In the 2015-16 financial year, police were called to 5533 incidents of domestic violence just in the Mackay and Northern Beaches area. So far this financial year that number sits at 4486.
Last month police attended 420 incidents and in May so far there have been 164.
The Mackay Magistrates Court oversees about 60 domestic violence orders a week. In recent months, the busiest day had 96.
Mackay's population is roughly 124,000 with about 90,000 over the age of 18.
Statistics aren't always the best way to discuss the scourge of domestic violence in a community, but it left a room full of Mackay's stakeholders silent at the Mayor's DV Awareness Leadership Forum on Friday as Superintendent Bruce McNab listed the staggering numbers of people impacted.
"In the current financial year we've spent 9308 hours simply driving to, attending, and driving back from incidents of domestic violence," Superintendent McNab said.
"That's about $250,000 in labour costs in this district alone.
"Today, domestic violence is the most common call for service we receive."
Superintendent McNab was one of four featured speakers at the forum which included Mackay Magistrates Court's Magistrate Damien Dwyer, Dalrymple Bay Coal Terminal CEO Steve Rae, and 2015 Australian of the Year Rosie Batty.
Despite the different backgrounds of the various speakers, the main takeaway message was no government, group, or organisation could tackle the problem alone.
Mr Dwyer was scathing in his address and called domestic violence a "scourge" and explained the "explosion" in cases brought before the court lately.
"Queensland has seen a rise of about 20 per cent in domestic violence applications in recent times," he said.
"It would seem we're (Mackay) much higher."
He countered the stereotype of domestic violence as belonging to one segment of society when he said that, in his court, both victims and perpetrators had ranged from teenagers, to people in their 80s.
"They have included couples who have been married for decades," Mr Dwyer said.
"They are your parents, they are your spouses, they are your children, they are your sisters, they are your brothers, they are your family members, your friends and acquaintances, your team-mates and they are your work colleagues.

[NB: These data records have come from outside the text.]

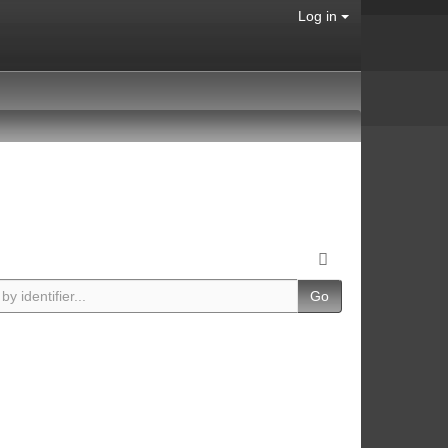
Log in
Go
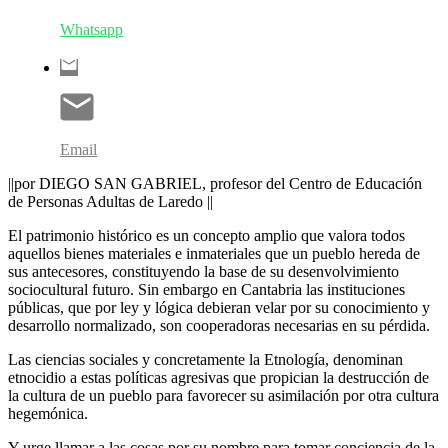
Whatsapp
Email
||por DIEGO SAN GABRIEL, profesor del Centro de Educación
de Personas Adultas de Laredo ||
El patrimonio histórico es un concepto amplio que valora todos
aquellos bienes materiales e inmateriales que un pueblo hereda de
sus antecesores, constituyendo la base de su desenvolvimiento
sociocultural futuro. Sin embargo en Cantabria las instituciones
públicas, que por ley y lógica debieran velar por su conocimiento y
desarrollo normalizado, son cooperadoras necesarias en su pérdida.
Las ciencias sociales y concretamente la Etnología, denominan
etnocidio a estas políticas agresivas que propician la destrucción de
la cultura de un pueblo para favorecer su asimilación por otra cultura
hegemónica.
Y urge llamar a las cosas por su nombre para tomar conciencia de la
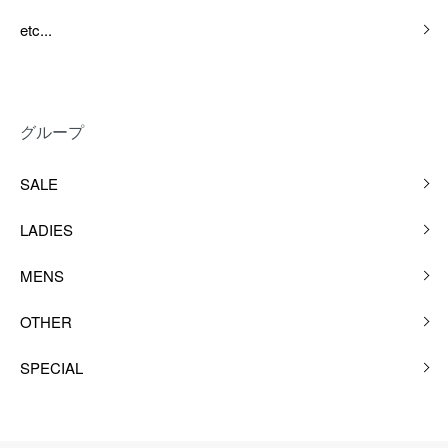
etc...
グループ
SALE
LADIES
MENS
OTHER
SPECIAL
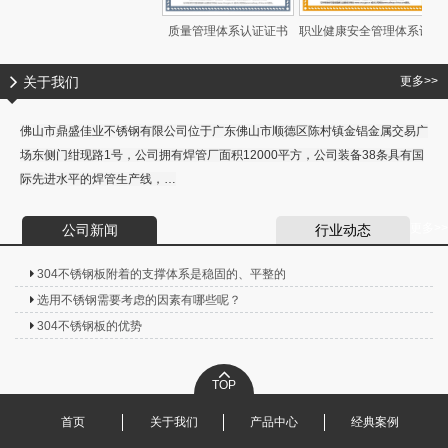
质量管理体系认证证书
职业健康安全管理体系认
证证书
关于我们
更多>>
佛山市鼎盛佳业不锈钢有限公司位于广东佛山市顺德区陈村镇金锠金属交易广
场东侧门绀现路1号，公司拥有焊管厂面积12000平方，公司装备38条具有国
际先进水平的焊管生产线，…
更多>>
公司新闻
行业动态
304不锈钢板附着的支撑体系是稳固的、平整的
选用不锈钢需要考虑的因素有哪些呢？
304不锈钢板的优势
TOP
首页
关于我们
产品中心
经典案例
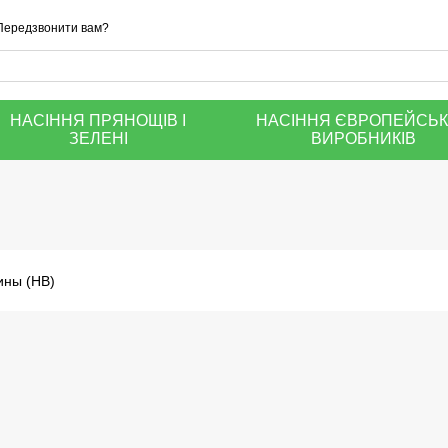
Передзвонити вам?
НАСІННЯ ПРЯНОЩІВ І
НАСІННЯ ЄВРОПЕЙСЬ
ЗЕЛЕНІ
ВИРОБНИКІВ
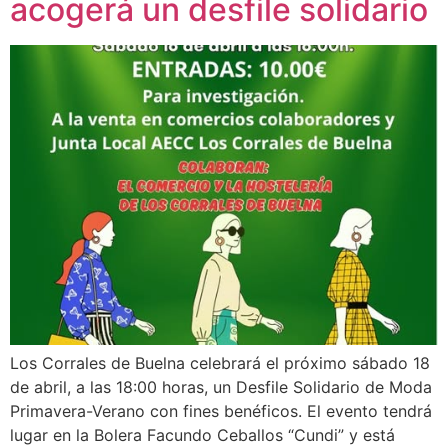
acogerá un desfile solidario
Los Corrales de Buelna celebrará el próximo sábado 18
de abril, a las 18:00 horas, un Desfile Solidario de Moda
Primavera-Verano con fines benéficos. El evento tendrá
lugar en la Bolera Facundo Ceballos “Cundi” y está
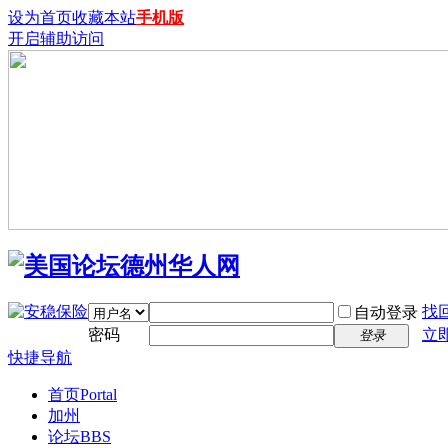
设为首页
收藏本站
手机版
开启辅助访问
找
自动登录
密码
立
登录
快捷导航
首页
Portal
加州
论坛
BBS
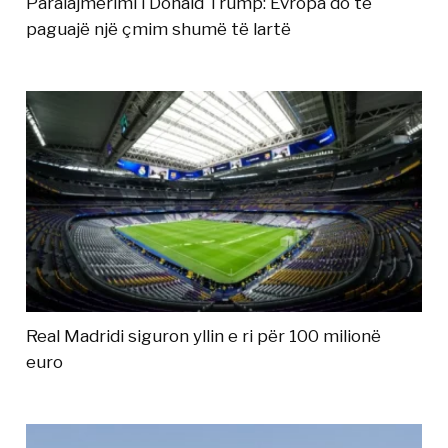
Paralajmërimi i Donald Trump: Evropa do të
paguajë një çmim shumë të lartë
Real Madridi siguron yllin e ri për 100 milionë
euro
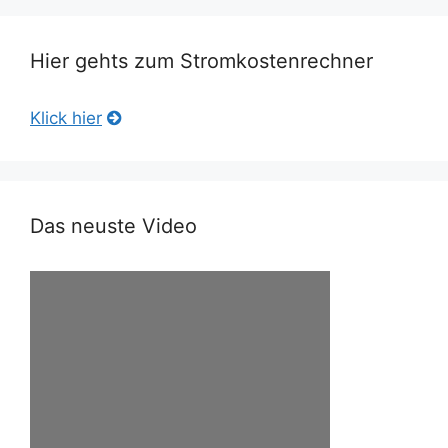
Hier gehts zum Stromkostenrechner
Klick hier
Das neuste Video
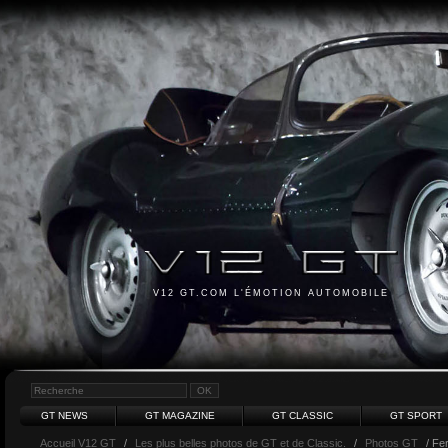
V12 GT.COM L'ÉMOTION AUTOMOBILE
GT NEWS
GT MAGAZINE
GT CLASSIC
GT SPORT
Accueil V12 GT
/
Les plus belles photos de GT et de Classic.
/
Photos GT
/ Fer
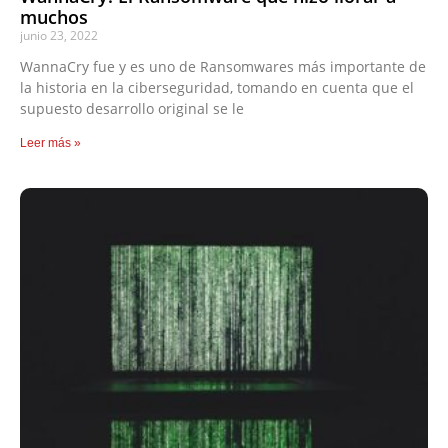
muchos
junio 23, 2022
WannaCry fue y es uno de Ransomwares más importante de
la historia en la ciberseguridad, tomando en cuenta que el
supuesto desarrollo original se le
Leer más »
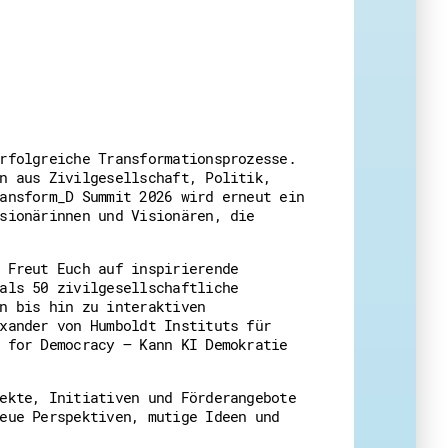
eit
rfolgreiche Transformationsprozesse.
n aus Zivilgesellschaft, Politik,
ansform_D Summit 2026 wird erneut ein
sionärinnen und Visionären, die
 Freut Euch auf inspirierende
als 50 zivilgesellschaftliche
n bis hin zu interaktiven
xander von Humboldt Instituts für
 for Democracy – Kann KI Demokratie
ekte, Initiativen und Förderangebote
eue Perspektiven, mutige Ideen und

"They are the people you pass as you walk down the street, indeed, they are the people sitting in the audience here today."
Superintendent McNab agree and criticised those who tried to target any particular minority group.
"Media might report one religious group is more prone to domestic violence, but one thing we (police) do well is collect statistics and they prove it's across the board," he said.
The forum did have some positive moments when Mr Rae explained the steps his company had made in attempts to create a more inclusive and supportive workplace.
Aside from implementing extra leave entitlements and accommodation allowances, he said one of the most important areas a business can focus on was the first response; the reply an employee receives when they feel comfortable enough to discuss their situation.
The forum didn't finish with specific outcomes, but Mr Williamson promised the council would "keep the foot on the accelerator".
Chair of the Queensland Premier's Domestic and Family Violence Implementation Council Dame Quentin Bryce spoke at a business breakfast last year.
"After the breakfast we had a taskforce meeting on November 25 that adopted a mission of our aim to make the community we live in safe for families and free from violence," Mayor Greg Williamson said.
"We had a couple of tasks out of that and one of those was to engage councils around Australia who are doing very well in this space.